U-topia was in the vanguard of the U Street renaissance five years ago. And today it remains one of Washington's most colorful and offbeat dining and drinking experiences.
Advertised as a "bar & grill, art & eat," U-topia brims with artistic and culinary flare. The wide-ranging international menu features such geographical specialties as gumbo soup, stir-fry vegetables, linguini with scallops, shrimp jambalaya, and lamb couscous. The massive bar is well stocked and the wine list is extensive. While patrons wait for their orders to arrive, they can sit back and enjoy the view. Created out of an old, gutted town house, the tall, narrow space is filled with vibrant artwork and dramatic designs that incorporate the structure's original building materials -- including large swatches of layered lime green and yellow house paint. Inspired by the trendy spots of New York and Paris, owner-artist Jamal Sahri originally planned to open U-topia as a cafe-gallery where he could display his artwork (those are his Picasso-esque paintings on the wall). While his concept expanded into a full-fledged restaurant and bar, Sahri still devotes the back dining area to monthly exhibitions by local artists. "Running a restaurant is kind of an art," he says of his pursuits these days.

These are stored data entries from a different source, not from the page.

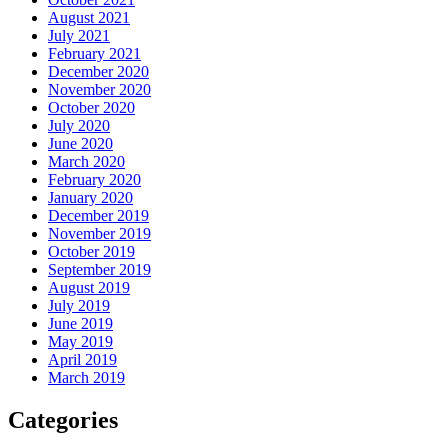
August 2021
July 2021
February 2021
December 2020
November 2020
October 2020
July 2020
June 2020
March 2020
February 2020
January 2020
December 2019
November 2019
October 2019
September 2019
August 2019
July 2019
June 2019
May 2019
April 2019
March 2019
Categories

Thursday nights pulse with the driving Brazilian beat of the Wayne Wilentz Trio. Patrons are encouraged to bring their own percussion instruments along and join in the jam. On the weekends it's advisable to arrive early if you hope to secure a table, as it gets crowded. Patrons standing by the bar can seem to hover over nearby tables. And if you are seated at a table, be prepared to wait a while for your order. U-topia attracts an eclectic crowd of sophisticated urbanites. Hip yet casual, they range in age from early twenties to late fifties; and come in all races, creeds and sexual orientations. "These are people looking for something a little different," Sahri observes.